The barnacle
A delicious and protected crustacean
A protected species, barnacle fishing is highly regulated. The season runs from mid-January to mid-March, then from September 16 to November 14. The barnacle grows in clusters and lives attached to rocks beaten by the waves, in the tidal swing zone, mainly on the wild coast of Belle-Ile-en-Mer, at the foot of the shale cliffs. It is here that we find the largest deposit of France! To get some, go to the market of Le Palais, the small capital of the island. This is where you have the best chance to buy your barnacle* directly from a professional fisherman.
Black bee honey, a flavor made unique
By the preserved flora of Belle-île
Another treasure of the island: the black bees and the honey of Belle-île. Protected because so fragile. The black bee, distinct from other species on the mainland is perfectly adapted to the wild flowers of Belle-île, and thus produces a unique honey. Each honey is a piece of the island, the reflection of a territory and a season. The wild flora of Belle-île gives the honey a taste that can hardly be found anywhere else. The chestnut and acacia flowers that the bees of Belle-île gather give the honey a spicy flavor.
Lamb du large, a traditional breeding
An exceptional meat
Very mostly based on grass-fed breeding in human-sized farms, this production allows the maintenance of landscapes and food autonomy to limit imports or transport of fodder and grains. It is, moreover, a real asset for biodiversity: by maintaining the meadows, sheep farming preserves a balance between the fauna – including pollinating insects such as the black bee – and the flora.

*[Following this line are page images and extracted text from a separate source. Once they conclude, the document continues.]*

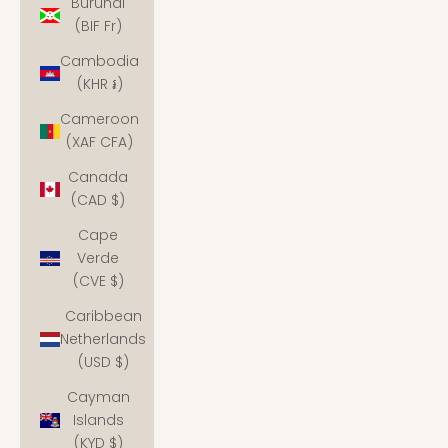
Burundi
(BIF Fr)
Cambodia
(KHR ៛)
Cameroon
(XAF CFA)
Canada
(CAD $)
Cape
Verde
(CVE $)
Caribbean
Netherlands
(USD $)
Cayman
Islands
(KYD $)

In Brittany, the breeding of salt-meadow lamb concerns several sectors of the coast, in particular the Crozon peninsula, the island of Ouessant, and of course, Belle-Île. The fine, soft and tasty flesh of this lamb does not require sophisticated preparations and its flavor is best expressed when it is grilled with herbs (rosemary, thyme or pleuric, the local name for oregano) or roasted in salted butter.
The lamb of Belle-Île-en-Mer benefits from the oceanic climate, full of sea spray, which combined with the grass and aromatic flowers have comparable effects on the quality of its meat. To qualify for the label, created in 1994, the lambs must be born on Belle-Île, spend a minimum of 60 days in the pasture and feed only on farm products.